Development: a Critique
It seems like development projects in the 70’s thought of themselves as Agent Smith showing up at the beginning of the Matrix where the local police are having trouble dealing with Trinity. The extent to which he thought he was “cool” and helping was directly proportional to how ineffective he was. Bloated self-images rarely go hand-in-hand with effective collaboration. Equal footing is essential for collaborators walking a path of service.
You’ve heard of armchair philosophers right? Well, I think that the armchair developers of the 70’s were even more out of touch with the masses of humanity. Publishing peer-reviewed papers on how to ‘modernize’ the ‘3rd world’ didn’t pan out as anticipated. Later, these same academics read several books about relationships and yet, shockingly, still failed to have happy marriages! Practice and experience are indispensable to developing sound theories.
The difference between academic and spiritual communities concerned with development reminds me of the difference between record label agents and your mother. Record label agents may offer your wildest dreams coming true, but your mother always seems to love you more. Genuine solidarity with the oppressed is essential for successful transformation at the grassroots.
Development defined as better health, better housing, better education, better employment, better family life, and better community organization — reminds me of the scene from Zoolander where him and his buddy are jumping around karate-chopping the desktop monitor because the “files are in the computer”. Unfortunately for Zoolander and Development models, things consist of more than just their material parts. Spiritual motivation is intrinsic to human purpose.
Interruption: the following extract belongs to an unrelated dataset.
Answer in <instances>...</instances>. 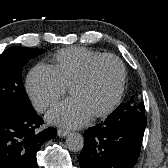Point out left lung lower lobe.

Full participation from indigenous populations is like the holy grail of development. In that case, the whole history of development is like King Arthur and his band of merry men in Monty Python’s movie as they fumble along the path searching for the Holy Grail. Co-determination, and not just co-implementation, are necessary for full participation.
Developers contemplating the role of indigenous people are like little boys scheming ways of falling asleep before their mom asks them to brush their teeth for bed. Closing your eyes to the role of self-determination does not make the problem go away. Genuine learning from rural people facilitates the process of capacity building and empowerment at the grassroots level.
Robert McNamara is to the World Bank development efforts as Ronald Reagan is to modern economic policy: the father of Top Down models. Transformation like money must bubble up before it can trickle down.